## TASK
How many lines below hold the string "Granada"? Report that number alone.

## DATA
* * * * * * * * *
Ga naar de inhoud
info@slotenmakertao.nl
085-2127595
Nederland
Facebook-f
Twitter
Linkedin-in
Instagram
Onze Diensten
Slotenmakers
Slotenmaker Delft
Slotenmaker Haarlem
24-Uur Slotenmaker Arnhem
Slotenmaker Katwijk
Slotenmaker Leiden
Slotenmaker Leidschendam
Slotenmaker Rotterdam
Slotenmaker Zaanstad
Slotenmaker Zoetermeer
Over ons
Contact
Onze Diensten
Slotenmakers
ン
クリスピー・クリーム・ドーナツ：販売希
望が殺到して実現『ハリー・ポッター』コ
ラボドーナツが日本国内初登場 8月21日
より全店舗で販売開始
* * * * * * * * *
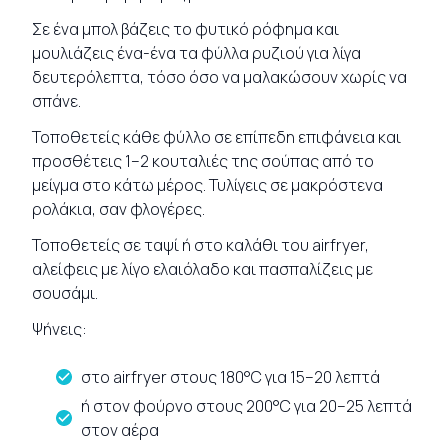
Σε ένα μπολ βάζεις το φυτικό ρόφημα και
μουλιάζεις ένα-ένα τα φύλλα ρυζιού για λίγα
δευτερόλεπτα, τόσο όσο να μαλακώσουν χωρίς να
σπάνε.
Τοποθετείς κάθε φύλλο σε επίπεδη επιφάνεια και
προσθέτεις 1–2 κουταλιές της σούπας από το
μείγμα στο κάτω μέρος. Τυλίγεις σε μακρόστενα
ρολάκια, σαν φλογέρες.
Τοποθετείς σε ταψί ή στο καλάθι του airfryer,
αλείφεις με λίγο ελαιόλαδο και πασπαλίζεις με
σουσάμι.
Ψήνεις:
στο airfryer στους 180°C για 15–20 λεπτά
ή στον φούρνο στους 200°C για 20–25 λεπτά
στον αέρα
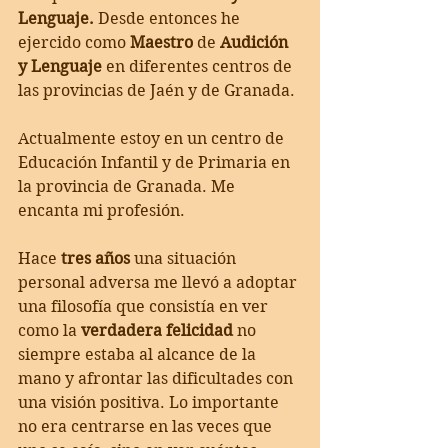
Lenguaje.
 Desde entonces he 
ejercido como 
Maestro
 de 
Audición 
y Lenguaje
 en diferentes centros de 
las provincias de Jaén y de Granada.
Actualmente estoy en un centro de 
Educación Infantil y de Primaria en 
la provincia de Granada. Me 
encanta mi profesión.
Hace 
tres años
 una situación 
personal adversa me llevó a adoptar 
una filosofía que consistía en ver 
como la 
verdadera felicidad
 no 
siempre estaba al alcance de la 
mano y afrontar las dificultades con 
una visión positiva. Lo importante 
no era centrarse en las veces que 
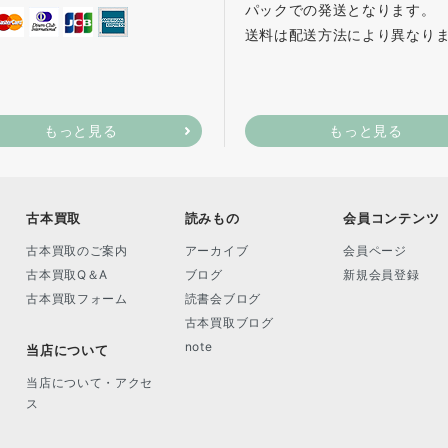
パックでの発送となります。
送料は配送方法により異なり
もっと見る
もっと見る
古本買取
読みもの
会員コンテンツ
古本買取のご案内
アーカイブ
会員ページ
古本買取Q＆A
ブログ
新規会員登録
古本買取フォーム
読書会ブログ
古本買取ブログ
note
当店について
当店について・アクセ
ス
* * * * * * * * *
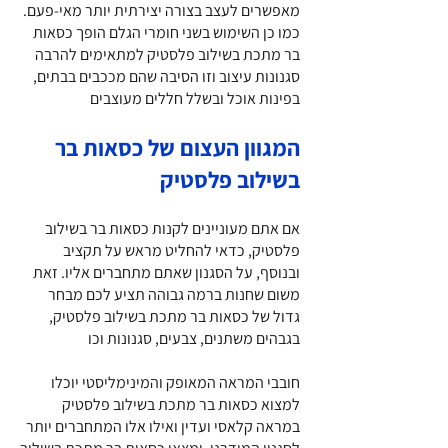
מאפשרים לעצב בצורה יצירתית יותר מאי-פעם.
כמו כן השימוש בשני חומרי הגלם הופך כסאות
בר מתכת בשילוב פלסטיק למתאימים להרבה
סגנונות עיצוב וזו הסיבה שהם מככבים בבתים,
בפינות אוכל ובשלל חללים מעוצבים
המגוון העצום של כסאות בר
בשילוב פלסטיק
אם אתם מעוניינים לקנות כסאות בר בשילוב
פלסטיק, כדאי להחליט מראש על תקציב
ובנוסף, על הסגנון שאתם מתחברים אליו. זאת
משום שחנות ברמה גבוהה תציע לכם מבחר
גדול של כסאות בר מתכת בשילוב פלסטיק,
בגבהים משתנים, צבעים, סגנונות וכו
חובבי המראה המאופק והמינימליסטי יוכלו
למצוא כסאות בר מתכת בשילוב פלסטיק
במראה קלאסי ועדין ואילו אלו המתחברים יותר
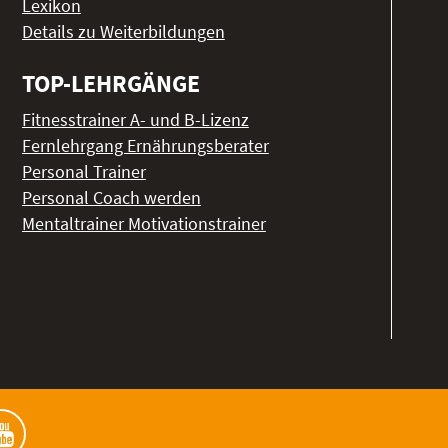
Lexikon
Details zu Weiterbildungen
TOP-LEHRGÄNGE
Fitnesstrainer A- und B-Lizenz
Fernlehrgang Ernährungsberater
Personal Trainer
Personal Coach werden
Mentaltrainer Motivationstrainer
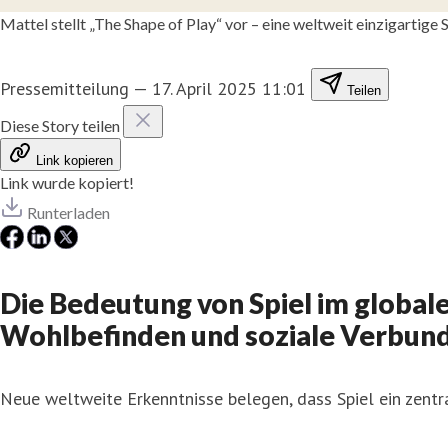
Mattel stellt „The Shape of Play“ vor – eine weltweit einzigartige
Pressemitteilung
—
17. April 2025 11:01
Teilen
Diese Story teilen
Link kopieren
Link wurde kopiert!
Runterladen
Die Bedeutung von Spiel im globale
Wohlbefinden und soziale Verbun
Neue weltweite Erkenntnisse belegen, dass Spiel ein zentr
* * * * * * * * *
## RESULT OF THIS TASK
2